• **ACTIVITY**
The expected response consists solely of the lines from the line with "salongen sin med" through the last line of the material below, copied exactly.

(PROVIDED DATA)

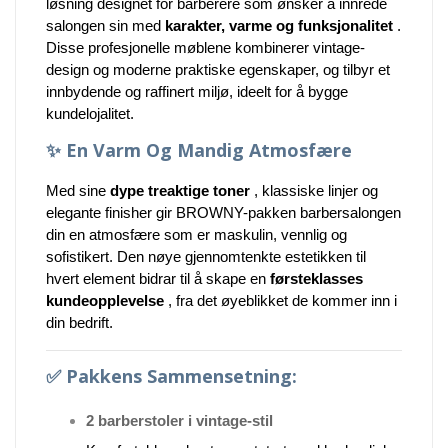
løsning designet for barberere som ønsker å innrede
salongen sin med
karakter, varme og funksjonalitet
.
Disse profesjonelle møblene kombinerer vintage-
design og moderne praktiske egenskaper, og tilbyr et
innbydende og raffinert miljø, ideelt for å bygge
kundelojalitet.
✨
En Varm Og Mandig Atmosfære
Med sine
dype treaktige toner
, klassiske linjer og
elegante finisher gir BROWNY-pakken barbersalongen
din en atmosfære som er maskulin, vennlig og
sofistikert. Den nøye gjennomtenkte estetikken til
hvert element bidrar til å skape en
førsteklasses
kundeopplevelse
, fra det øyeblikket de kommer inn i
din bedrift.
✅
Pakkens Sammensetning:
2 barberstoler i vintage-stil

(End PROVIDED DATA)

• **OUTPUT BELOW**
salongen sin med
karakter, varme og funksjonalitet
.
Disse profesjonelle møblene kombinerer vintage-
design og moderne praktiske egenskaper, og tilbyr et
innbydende og raffinert miljø, ideelt for å bygge
kundelojalitet.
✨
En Varm Og Mandig Atmosfære
Med sine
dype treaktige toner
, klassiske linjer og
elegante finisher gir BROWNY-pakken barbersalongen
din en atmosfære som er maskulin, vennlig og
sofistikert. Den nøye gjennomtenkte estetikken til
hvert element bidrar til å skape en
førsteklasses
kundeopplevelse
, fra det øyeblikket de kommer inn i
din bedrift.
✅
Pakkens Sammensetning:
2 barberstoler i vintage-stil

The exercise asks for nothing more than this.